Daily Mirror (Northern Ireland)
PLANS TO RENAME CITY STREET AFTER REPUBLICAN ICON
Ex-cllr wants Connolly to be honoured
A FORMER Belfast councillor is proposing a city centre street be renamed after one of Ireland’s most famous revolutionaries.
Jim Mcveigh plans to approach City Hall next week with a proposition that Castle Street should be changed to James Connolly Street.
The republican is widely recognised as being a leading figure in Ireland’s trade union movement and the Easter Rising – for which he was executed in 1916.
A centre dedicated to Connolly opened on the Falls Road last year after a campaign by Mr Mcveigh.
His petition, he adds, will be presented to the council on Monday. Mr Mcveigh also said the street sign should be bilingual with Sraid Seamus Ui Chonghaile alongside James Connolly Street.
He told the Mirror: “We are a small group of historians, trade unionists and community activists who think it’s time the city centre streetscape, including its street names and public art, needs to be changed to reflect the rich and very diverse history of the city.
“Women, labour, the working class, Irish and ethnic groups, are invisible in the city centre. We want to change Castle Street to James Connolly Street as a start and we have the support of the majority of businesses for the name change.
“We would also like to see another two streets named after Frederick Douglass and Mary Ann Mccracken.”

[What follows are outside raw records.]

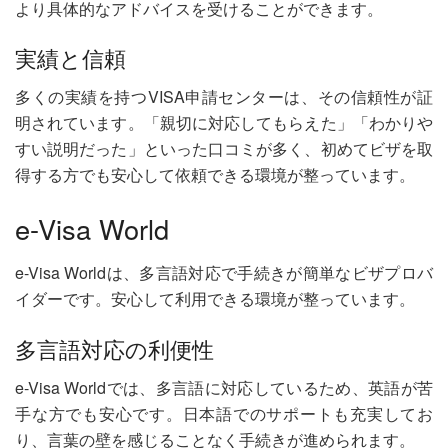
より具体的なアドバイスを受けることができます。
実績と信頼
多くの実績を持つVISA申請センターは、その信頼性が証
明されています。「親切に対応してもらえた」「わかりや
すい説明だった」といった口コミが多く、初めてビザを取
得する方でも安心して依頼できる環境が整っています。
e-Visa World
e-Visa Worldは、多言語対応で手続きが簡単なビザプロバ
イダーです。安心して利用できる環境が整っています。
多言語対応の利便性
e-Visa Worldでは、多言語に対応しているため、英語が苦
手な方でも安心です。日本語でのサポートも充実してお
り、言葉の壁を感じることなく手続きが進められます。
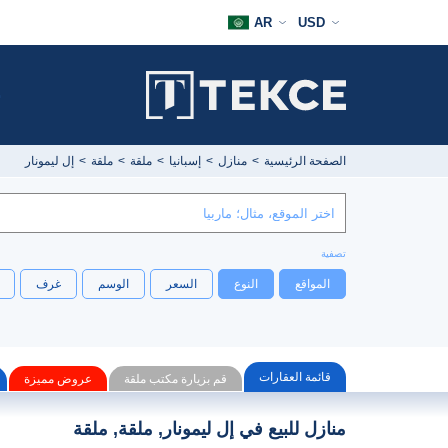
AR
USD
ش
الصفحة الرئيسية
منازل
إسبانيا
ملقة
ملقة
إل ليمونار
تصفية
المواقع
النوع
السعر
الوسم
غرف
قائمة العقارات
قم بزيارة مكتب ملقة
عروض مميزة
منازل للبيع في إل ليمونار, ملقة, ملقة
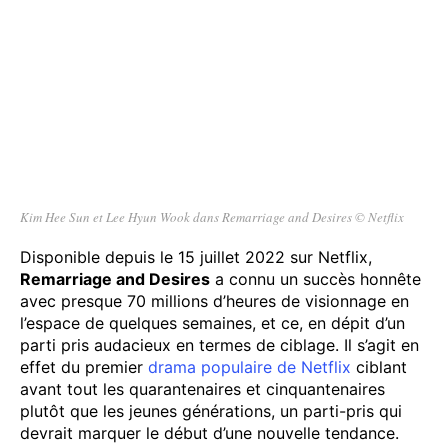
Kim Hee Sun et Lee Hyun Wook dans Remarriage and Desires
©
Netflix
Disponible depuis le 15 juillet 2022 sur Netflix,
Remarriage and Desires
a connu un succès honnête
avec presque 70 millions d’heures de visionnage en
l’espace de quelques semaines, et ce, en dépit d’un
parti pris audacieux en termes de ciblage. Il s’agit en
effet du premier
drama populaire de Netflix
ciblant
avant tout les quarantenaires et cinquantenaires
plutôt que les jeunes générations, un parti-pris qui
devrait marquer le début d’une nouvelle tendance.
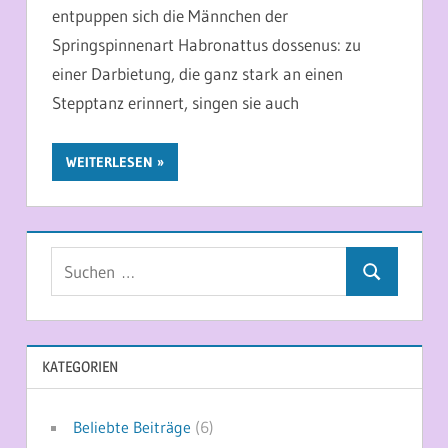
entpuppen sich die Männchen der
Springspinnenart Habronattus dossenus: zu
einer Darbietung, die ganz stark an einen
Stepptanz erinnert, singen sie auch
WEITERLESEN
Suchen
Suchen
nach:
KATEGORIEN
Beliebte Beiträge
(6)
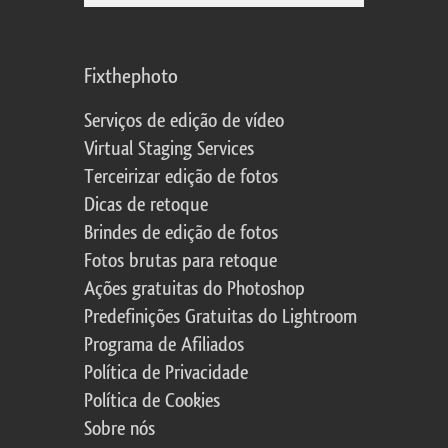
Fixthephoto
Serviços de edição de vídeo
Virtual Staging Services
Terceirizar edição de fotos
Dicas de retoque
Brindes de edição de fotos
Fotos brutas para retoque
Ações gratuitas do Photoshop
Predefinições Gratuitas do Lightroom
Programa de Afiliados
Política de Privacidade
Política de Cookies
Sobre nós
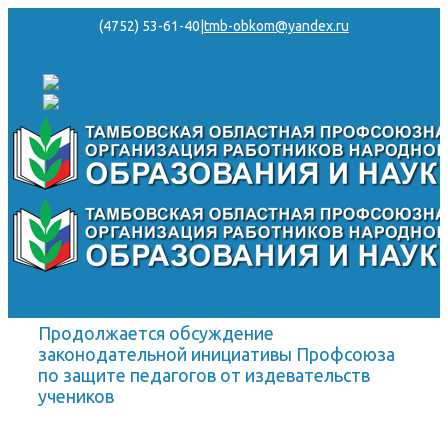
(4752) 53-61-40
|
tmb-obkom@yandex.ru
Продолжается обсуждение
законодательной инициативы Профсоюза
по защите педагогов от издевательств
учеников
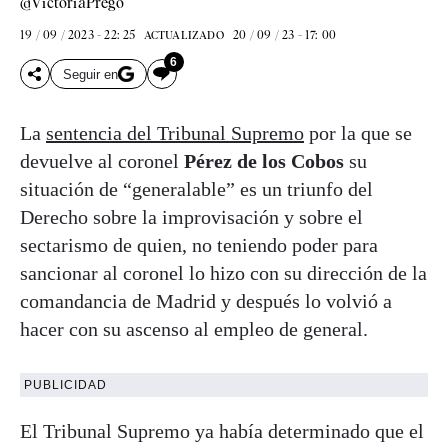
@VictoriaPrego
19 / 09 / 2023 - 22: 25
20 / 09 / 23 - 17: 00
ACTUALIZADO
6
Seguir en
La
sentencia del Tribunal Supremo
por la que se
devuelve al coronel
Pérez de los Cobos
su
situación de “generalable” es un triunfo del
Derecho sobre la improvisación y sobre el
sectarismo de quien, no teniendo poder para
sancionar al coronel lo hizo con su dirección de la
comandancia de Madrid y después lo volvió a
hacer con su ascenso al empleo de general.
PUBLICIDAD
El Tribunal Supremo ya había determinado que el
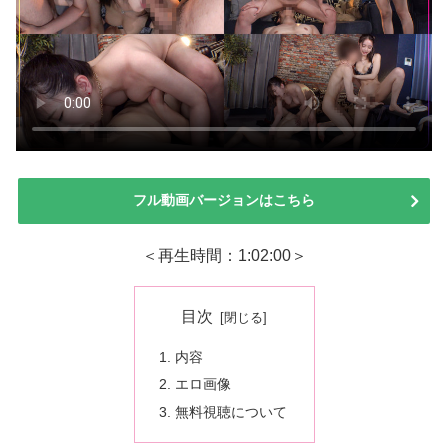
フル動画バージョンはこちら
＜再生時間：1:02:00＞
目次
内容
エロ画像
無料視聴について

Douglass, according to History.com, was
YESTERDAY
“an escaped slave who became a prominent activist, author and public speaker” and “a leader in the abolitionist movement”.
Belfast woman
Mccracken was also well-known for fighting for women’s rights.
In his letter to Castle
Street firms Mr Mcveigh said Connolly “was a resident of Belfast and a trade union leader who along with
Jim Larkin helped organise many thousands of workers into the
Irish Transport & General Workers Union between 1911 and 1916”.
The letter adds: “He was a hugely important historical figure who was one of the founding members of the modern Irish trade union movement.
“He was also a significant international figure who during his time in America helped establish the International Workers of the World, America’s first big general union, at the beginning of the 20th century.”
Belfast City Council declined to comment saying it would be inapproptriate to do so ahead of an “application being received and being considered by members at committee level”.